4. The defendant appeals the denial of his motion in limine to exclude the testimony of police officer, Greg McMichael, on the ground that it was hearsay. A doctor who treated the victim testified that he summoned McMichael to the victim's bedside when it became apparent she was attempting to communicate something. As stated above, the attack left the victim unable to speak. At the hearing on the motion in limine, McMichael testified he asked the victim who had attacked her and read her lips to say the name, "Bob." He then sounded out the name, "Bob" and asked the victim if this was correct. She nodded her head affirmatively. When asked the last name of her assailant, the victim mouthed a word McMichael could not understand. He then asked the victim if the name began with an "A." She shook her head negatively. McMichael proceeded in this manner down the alphabet until he asked about the letter, "N." The victim "nodded her head vigorously" and squeezed his hand. By this procedure McMichael was able to elicit affirmative shakes of the head from the victim to the letters, "N E W L A." McMichael then asked the victim if the last name was "Newland." The victim "nodded her head again very vigorously," and squeezed McMichael's hand.

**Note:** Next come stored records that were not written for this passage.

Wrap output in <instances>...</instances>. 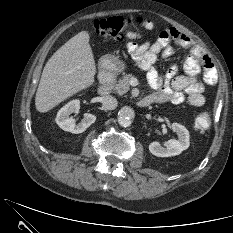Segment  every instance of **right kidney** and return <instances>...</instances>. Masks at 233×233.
<instances>
[{
  "mask_svg": "<svg viewBox=\"0 0 233 233\" xmlns=\"http://www.w3.org/2000/svg\"><path fill=\"white\" fill-rule=\"evenodd\" d=\"M80 109V101L72 100L63 106L57 113L56 123L60 128L65 131H69L74 134L84 132L91 124L96 120V116L93 114L85 113L83 120L76 124L72 116V113H77Z\"/></svg>",
  "mask_w": 233,
  "mask_h": 233,
  "instance_id": "1",
  "label": "right kidney"
}]
</instances>
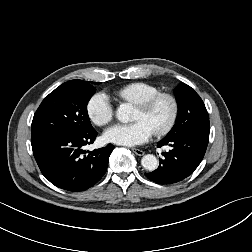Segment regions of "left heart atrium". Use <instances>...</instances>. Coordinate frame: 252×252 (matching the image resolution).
Returning a JSON list of instances; mask_svg holds the SVG:
<instances>
[{"label": "left heart atrium", "mask_w": 252, "mask_h": 252, "mask_svg": "<svg viewBox=\"0 0 252 252\" xmlns=\"http://www.w3.org/2000/svg\"><path fill=\"white\" fill-rule=\"evenodd\" d=\"M154 134L153 127L145 120L130 124H115L104 133V139L113 144L135 146L147 142Z\"/></svg>", "instance_id": "1"}]
</instances>
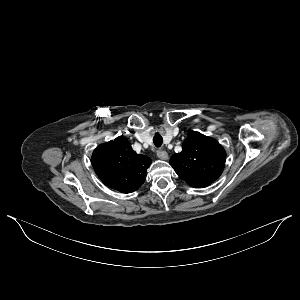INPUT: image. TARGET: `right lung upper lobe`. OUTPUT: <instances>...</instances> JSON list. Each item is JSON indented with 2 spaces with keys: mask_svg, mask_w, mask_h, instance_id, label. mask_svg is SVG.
Returning <instances> with one entry per match:
<instances>
[{
  "mask_svg": "<svg viewBox=\"0 0 300 300\" xmlns=\"http://www.w3.org/2000/svg\"><path fill=\"white\" fill-rule=\"evenodd\" d=\"M93 168L100 180L121 193L137 190L145 181L152 160L137 154L122 136L99 145L92 154Z\"/></svg>",
  "mask_w": 300,
  "mask_h": 300,
  "instance_id": "right-lung-upper-lobe-1",
  "label": "right lung upper lobe"
}]
</instances>
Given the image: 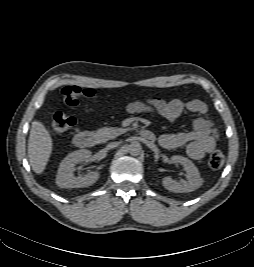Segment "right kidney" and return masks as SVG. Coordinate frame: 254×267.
<instances>
[{
  "instance_id": "1",
  "label": "right kidney",
  "mask_w": 254,
  "mask_h": 267,
  "mask_svg": "<svg viewBox=\"0 0 254 267\" xmlns=\"http://www.w3.org/2000/svg\"><path fill=\"white\" fill-rule=\"evenodd\" d=\"M91 152L86 149L68 154L60 163L56 175V184L61 188H83L93 185L99 178V172L91 171L84 176L75 177V165L81 161H88Z\"/></svg>"
}]
</instances>
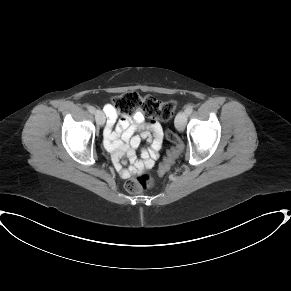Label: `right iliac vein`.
<instances>
[{
  "label": "right iliac vein",
  "mask_w": 291,
  "mask_h": 291,
  "mask_svg": "<svg viewBox=\"0 0 291 291\" xmlns=\"http://www.w3.org/2000/svg\"><path fill=\"white\" fill-rule=\"evenodd\" d=\"M95 119L98 125L103 126L105 123V115L102 111H95Z\"/></svg>",
  "instance_id": "63e3f726"
}]
</instances>
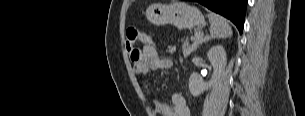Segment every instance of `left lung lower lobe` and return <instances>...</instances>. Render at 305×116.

The state urged the admissibility of this testimony under both the dying declaration exception and the res gestae exception to the hearsay rule. The trial court ruled that the testimony could not be admitted under the dying declaration exception because the victim was not aware she was in the article of death. However, the trial court concluded that the testimony was admissible under the res gestae exception.
We find it unnecessary to determine whether the res gestae exception controls the admissibility of this evidence because we find that even if there was error in admitting McMichael's testimony, it was harmless. The testimony was admitted for the purpose of identifying the defendant as the victim's assailant. Other evidence in the case, including the defendant's confession which is not challenged in any regard, overwhelmingly establishes the identity of the defendant as the victim's assailant.
5. The jury found that the offense of murder was committed while the defendant was engaged in the commission of the offense of aggravated battery. OCGA 17-10-30
(b) (2). The jury also found that the offense of murder was outrageously and wantonly vile, horrible and inhuman in that it involved torture and an aggravated battery to the victim, and depravity of mind of the defendant. OCGA 17-10-30
(b)(7). We find that the evidence supports the jury's findings in regard to the aggravating circumstances beyond a reasonable doubt. See Hicks v. State, 256 Ga. 715 (25) (352 SE2d 762) (1987)
6. We do not find that the sentence of death was imposed in this case under the impermissible influence of passion, prejudice or other arbitrary factor. OCGA 17-10-35
7. The sentence of death is not excessive or disproportionate punishment to sentences imposed in similar cases generally. OCGA 17-10-35
(c). The similar cases listed in the Appendix support the imposition of the death penalty in this case.